The bluebuck was hunted to extinction by European settlers; in 1774 Thunberg noted that it was becoming increasingly rare. The German biologist Hinrich Lichtenstein claimed that the last bluebuck had been shot in 1799 or 1800. The bluebuck was the first historically recorded species of large African mammal to become extinct. Around the time of its extinction, the bluebuck occurred in what would be known as the Overberg region (Western Cape), probably concentrated in Swellendam. In 1990, the South African zoologist Brian D. Colohan argued that an 1853 eyewitness report of a "bastard gemsbok" seen near Bethlehem, Free State, actually referred to a bluebuck, 50 years after the last individuals in Swellendam were shot. The IUCN Red List accepts Lichtenstein's dates of extinction. The related roan and sable antelopes have also disappeared from much of their former range.
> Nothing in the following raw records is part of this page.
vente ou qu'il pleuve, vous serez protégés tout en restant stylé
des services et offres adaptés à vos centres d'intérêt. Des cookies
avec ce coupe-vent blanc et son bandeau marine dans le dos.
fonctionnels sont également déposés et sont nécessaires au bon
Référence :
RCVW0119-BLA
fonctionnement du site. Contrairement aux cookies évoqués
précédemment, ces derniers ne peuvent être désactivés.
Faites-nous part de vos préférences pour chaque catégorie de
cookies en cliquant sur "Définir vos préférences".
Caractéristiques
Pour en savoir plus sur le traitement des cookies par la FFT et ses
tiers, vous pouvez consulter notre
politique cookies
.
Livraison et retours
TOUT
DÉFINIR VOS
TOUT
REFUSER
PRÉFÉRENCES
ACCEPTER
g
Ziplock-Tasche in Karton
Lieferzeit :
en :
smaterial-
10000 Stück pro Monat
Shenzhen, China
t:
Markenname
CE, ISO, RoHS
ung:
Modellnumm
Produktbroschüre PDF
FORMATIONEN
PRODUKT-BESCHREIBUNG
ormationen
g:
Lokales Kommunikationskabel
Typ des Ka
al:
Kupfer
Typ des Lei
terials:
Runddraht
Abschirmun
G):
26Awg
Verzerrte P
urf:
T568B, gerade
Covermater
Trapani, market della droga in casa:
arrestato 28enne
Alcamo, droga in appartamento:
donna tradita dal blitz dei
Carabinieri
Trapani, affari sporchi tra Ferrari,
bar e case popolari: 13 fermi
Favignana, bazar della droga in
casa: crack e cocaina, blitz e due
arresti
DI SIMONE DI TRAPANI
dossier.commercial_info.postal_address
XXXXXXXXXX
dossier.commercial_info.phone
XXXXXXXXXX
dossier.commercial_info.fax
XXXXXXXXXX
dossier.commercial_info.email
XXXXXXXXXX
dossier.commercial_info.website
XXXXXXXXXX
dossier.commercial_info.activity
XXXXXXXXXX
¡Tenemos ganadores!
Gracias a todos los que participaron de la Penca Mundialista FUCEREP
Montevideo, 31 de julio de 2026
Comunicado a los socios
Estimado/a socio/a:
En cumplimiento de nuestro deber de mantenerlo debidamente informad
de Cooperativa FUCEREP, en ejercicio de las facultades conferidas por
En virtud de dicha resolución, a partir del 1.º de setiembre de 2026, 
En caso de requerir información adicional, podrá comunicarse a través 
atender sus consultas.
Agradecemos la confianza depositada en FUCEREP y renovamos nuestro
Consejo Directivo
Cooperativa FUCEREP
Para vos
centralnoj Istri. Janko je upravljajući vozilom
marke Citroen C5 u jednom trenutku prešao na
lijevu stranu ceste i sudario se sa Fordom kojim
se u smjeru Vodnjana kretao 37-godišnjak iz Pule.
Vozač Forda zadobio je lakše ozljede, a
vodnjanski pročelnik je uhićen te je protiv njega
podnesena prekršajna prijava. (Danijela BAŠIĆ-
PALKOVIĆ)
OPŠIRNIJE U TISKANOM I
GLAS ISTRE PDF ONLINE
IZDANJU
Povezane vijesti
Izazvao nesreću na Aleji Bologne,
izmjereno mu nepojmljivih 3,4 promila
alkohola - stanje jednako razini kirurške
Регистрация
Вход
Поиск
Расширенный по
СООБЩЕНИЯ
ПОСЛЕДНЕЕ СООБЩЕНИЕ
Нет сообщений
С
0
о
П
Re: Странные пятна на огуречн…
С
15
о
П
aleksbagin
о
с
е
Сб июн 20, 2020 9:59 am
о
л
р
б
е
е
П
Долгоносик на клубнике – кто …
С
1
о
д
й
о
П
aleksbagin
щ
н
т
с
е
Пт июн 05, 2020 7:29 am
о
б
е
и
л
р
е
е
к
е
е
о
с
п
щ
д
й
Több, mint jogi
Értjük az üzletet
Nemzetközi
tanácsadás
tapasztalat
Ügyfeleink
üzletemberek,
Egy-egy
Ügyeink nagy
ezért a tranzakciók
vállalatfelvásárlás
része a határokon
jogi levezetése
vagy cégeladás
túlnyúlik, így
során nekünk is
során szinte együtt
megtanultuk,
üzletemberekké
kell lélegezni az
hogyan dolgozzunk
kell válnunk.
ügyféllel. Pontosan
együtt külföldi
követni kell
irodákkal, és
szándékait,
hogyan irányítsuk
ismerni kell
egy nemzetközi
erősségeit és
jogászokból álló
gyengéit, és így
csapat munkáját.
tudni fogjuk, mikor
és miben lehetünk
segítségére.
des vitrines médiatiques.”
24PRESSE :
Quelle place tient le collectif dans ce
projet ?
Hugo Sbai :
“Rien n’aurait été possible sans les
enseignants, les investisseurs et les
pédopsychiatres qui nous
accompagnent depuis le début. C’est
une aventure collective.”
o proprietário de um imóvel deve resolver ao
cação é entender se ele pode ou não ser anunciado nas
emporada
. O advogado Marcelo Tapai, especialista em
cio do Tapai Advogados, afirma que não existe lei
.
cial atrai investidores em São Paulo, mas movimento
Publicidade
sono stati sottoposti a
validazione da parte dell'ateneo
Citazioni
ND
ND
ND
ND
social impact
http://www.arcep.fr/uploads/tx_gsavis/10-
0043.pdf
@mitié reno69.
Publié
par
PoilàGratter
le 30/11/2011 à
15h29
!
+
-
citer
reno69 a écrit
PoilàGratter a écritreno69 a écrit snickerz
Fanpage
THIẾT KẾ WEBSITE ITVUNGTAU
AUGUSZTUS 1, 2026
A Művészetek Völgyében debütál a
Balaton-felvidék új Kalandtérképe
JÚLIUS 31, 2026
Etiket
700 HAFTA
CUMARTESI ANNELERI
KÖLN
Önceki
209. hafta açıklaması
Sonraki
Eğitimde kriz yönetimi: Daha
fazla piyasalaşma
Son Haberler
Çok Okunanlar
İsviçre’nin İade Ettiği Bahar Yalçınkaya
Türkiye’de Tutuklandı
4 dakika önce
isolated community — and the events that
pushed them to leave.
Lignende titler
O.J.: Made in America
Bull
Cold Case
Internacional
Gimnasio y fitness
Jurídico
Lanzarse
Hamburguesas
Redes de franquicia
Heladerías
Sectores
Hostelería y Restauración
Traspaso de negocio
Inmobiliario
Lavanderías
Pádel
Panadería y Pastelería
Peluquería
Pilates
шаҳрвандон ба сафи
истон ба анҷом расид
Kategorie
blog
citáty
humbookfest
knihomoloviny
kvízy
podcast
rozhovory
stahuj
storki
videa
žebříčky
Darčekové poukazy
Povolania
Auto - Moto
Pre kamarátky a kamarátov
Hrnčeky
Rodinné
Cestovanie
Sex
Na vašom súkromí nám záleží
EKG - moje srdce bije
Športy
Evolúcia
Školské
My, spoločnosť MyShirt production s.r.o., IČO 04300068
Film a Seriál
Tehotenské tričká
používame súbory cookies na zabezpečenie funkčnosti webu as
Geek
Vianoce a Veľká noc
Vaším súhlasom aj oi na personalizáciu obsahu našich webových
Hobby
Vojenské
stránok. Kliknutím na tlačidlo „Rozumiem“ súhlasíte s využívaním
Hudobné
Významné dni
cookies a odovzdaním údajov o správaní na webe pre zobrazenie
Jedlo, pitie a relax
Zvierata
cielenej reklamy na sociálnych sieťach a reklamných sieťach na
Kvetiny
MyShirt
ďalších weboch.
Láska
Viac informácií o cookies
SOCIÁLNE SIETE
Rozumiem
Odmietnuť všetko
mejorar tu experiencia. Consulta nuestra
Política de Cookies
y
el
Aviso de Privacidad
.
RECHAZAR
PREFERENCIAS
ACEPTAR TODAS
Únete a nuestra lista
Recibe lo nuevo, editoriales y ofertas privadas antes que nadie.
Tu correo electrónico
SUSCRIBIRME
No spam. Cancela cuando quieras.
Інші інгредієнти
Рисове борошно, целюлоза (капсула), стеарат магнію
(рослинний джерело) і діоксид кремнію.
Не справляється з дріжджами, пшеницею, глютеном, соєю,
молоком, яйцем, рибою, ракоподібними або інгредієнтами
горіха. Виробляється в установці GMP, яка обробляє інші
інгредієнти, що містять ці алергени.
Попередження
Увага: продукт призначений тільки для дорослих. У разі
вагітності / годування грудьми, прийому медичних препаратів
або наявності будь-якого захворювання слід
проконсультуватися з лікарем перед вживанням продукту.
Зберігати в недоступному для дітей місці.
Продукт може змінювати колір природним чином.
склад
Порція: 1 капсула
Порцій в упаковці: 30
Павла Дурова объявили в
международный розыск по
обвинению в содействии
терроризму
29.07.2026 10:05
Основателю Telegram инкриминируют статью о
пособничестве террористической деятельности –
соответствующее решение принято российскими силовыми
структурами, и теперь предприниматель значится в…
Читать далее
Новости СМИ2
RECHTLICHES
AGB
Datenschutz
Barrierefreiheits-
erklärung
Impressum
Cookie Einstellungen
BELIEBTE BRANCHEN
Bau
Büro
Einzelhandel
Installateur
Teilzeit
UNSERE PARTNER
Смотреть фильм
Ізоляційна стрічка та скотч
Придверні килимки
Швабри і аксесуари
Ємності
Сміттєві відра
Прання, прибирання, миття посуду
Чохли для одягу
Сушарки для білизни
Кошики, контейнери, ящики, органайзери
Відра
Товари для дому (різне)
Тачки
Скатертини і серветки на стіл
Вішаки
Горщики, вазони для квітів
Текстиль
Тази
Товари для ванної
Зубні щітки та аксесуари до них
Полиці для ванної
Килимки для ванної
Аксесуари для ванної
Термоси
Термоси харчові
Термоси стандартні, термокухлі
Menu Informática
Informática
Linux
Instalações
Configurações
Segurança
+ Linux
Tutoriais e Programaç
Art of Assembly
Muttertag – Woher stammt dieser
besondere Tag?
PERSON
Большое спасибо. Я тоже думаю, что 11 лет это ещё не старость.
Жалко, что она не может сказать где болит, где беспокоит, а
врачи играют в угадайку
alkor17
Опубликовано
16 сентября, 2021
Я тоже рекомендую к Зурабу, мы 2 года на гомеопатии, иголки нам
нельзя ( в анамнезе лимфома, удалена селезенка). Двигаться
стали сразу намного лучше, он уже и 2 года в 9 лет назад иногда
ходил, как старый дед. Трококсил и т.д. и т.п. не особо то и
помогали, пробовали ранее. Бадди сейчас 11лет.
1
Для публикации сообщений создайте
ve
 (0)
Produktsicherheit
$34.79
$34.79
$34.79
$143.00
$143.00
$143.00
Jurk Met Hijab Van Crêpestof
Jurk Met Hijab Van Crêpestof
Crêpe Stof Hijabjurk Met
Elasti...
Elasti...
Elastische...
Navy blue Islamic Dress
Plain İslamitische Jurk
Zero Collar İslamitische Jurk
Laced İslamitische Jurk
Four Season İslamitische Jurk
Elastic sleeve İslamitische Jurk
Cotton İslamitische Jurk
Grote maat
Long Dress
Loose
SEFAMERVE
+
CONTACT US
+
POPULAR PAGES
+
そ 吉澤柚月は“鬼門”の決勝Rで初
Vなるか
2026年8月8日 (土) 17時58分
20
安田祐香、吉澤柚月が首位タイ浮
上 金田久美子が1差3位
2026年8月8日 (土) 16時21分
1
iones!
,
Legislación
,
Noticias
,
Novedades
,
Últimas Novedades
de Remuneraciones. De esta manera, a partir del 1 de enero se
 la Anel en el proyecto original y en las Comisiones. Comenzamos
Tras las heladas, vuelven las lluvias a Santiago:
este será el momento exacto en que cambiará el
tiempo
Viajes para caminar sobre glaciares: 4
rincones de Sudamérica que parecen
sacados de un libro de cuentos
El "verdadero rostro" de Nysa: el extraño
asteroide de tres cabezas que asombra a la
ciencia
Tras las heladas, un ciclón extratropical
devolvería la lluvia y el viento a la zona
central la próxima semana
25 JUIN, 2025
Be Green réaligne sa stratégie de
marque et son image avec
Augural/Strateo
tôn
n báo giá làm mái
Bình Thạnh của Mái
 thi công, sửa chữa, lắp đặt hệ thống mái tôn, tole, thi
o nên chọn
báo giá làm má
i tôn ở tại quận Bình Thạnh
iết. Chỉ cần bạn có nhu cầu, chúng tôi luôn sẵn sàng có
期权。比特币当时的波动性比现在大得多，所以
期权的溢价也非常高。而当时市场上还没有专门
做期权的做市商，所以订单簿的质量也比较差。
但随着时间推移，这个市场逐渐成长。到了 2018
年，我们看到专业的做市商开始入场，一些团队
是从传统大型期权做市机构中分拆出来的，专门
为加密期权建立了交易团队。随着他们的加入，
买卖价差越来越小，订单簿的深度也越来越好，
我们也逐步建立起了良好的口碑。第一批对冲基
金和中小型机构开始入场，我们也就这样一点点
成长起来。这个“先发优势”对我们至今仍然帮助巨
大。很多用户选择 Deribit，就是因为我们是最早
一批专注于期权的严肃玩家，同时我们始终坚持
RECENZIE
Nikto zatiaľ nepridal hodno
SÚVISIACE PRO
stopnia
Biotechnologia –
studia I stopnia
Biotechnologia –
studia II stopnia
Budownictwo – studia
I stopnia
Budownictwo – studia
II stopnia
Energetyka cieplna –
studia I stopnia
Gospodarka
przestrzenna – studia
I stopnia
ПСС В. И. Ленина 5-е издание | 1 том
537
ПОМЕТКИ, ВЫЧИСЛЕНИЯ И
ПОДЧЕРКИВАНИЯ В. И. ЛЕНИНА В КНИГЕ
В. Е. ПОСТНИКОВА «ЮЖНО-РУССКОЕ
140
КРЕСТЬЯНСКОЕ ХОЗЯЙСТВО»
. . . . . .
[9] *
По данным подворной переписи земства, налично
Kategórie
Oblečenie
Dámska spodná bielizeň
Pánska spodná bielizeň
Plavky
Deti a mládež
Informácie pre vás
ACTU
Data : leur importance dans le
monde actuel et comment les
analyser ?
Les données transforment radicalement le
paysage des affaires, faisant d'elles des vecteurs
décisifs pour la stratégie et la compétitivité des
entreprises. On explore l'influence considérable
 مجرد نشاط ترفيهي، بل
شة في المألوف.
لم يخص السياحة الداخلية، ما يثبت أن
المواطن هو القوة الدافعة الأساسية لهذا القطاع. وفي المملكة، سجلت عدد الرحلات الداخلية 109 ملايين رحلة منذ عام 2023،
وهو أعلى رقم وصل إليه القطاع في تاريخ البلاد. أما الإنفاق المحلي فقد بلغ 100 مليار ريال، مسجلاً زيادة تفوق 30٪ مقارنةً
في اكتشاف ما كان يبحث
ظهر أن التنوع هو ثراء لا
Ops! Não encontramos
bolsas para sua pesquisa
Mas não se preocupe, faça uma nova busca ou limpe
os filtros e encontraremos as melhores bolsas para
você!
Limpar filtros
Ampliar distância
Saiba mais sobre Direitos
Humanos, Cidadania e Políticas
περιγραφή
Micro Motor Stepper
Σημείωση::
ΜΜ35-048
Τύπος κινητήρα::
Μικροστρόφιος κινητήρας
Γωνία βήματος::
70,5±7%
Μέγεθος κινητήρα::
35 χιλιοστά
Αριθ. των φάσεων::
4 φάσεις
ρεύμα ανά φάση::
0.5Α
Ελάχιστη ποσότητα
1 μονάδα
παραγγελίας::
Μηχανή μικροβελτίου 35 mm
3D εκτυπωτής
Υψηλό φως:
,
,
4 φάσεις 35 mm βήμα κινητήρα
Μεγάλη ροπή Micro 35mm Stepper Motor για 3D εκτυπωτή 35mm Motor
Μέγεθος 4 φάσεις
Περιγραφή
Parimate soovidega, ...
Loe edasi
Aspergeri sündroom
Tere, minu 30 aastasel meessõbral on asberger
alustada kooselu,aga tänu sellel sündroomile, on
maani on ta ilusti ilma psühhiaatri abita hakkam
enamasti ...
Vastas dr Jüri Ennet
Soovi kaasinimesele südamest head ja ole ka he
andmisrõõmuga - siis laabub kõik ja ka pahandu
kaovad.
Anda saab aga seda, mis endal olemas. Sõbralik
===Cultural significance===

The bluebuck rock paintings from the Caledon river valley have been attributed to Bushmen. They show six antelopes facing a man, and were supposedly inspired by shamanic trance; they may depict a Bushman visiting the spirit-world through a tunnel. The Bushmen possibly believed that the bluebuck had a supernatural potency, like other animals in their environment. The animals in the paintings are similar in proportion to the reedbuck, but the large ears, horns, and lack of a mane rule out species other than the bluebuck.

A South African fable, The Story of the Hare, mentions a bluebuck (referred to as inputi) that, among other animals, is appointed to guard a kraal. The bluebuck is also mentioned in French novelist Jules Verne's Five Weeks in a Balloon (1863); the animal is described as a "superb animal of a pale-bluish colour shading upon the gray, but with the belly and the insides of the legs as white as the driven snow".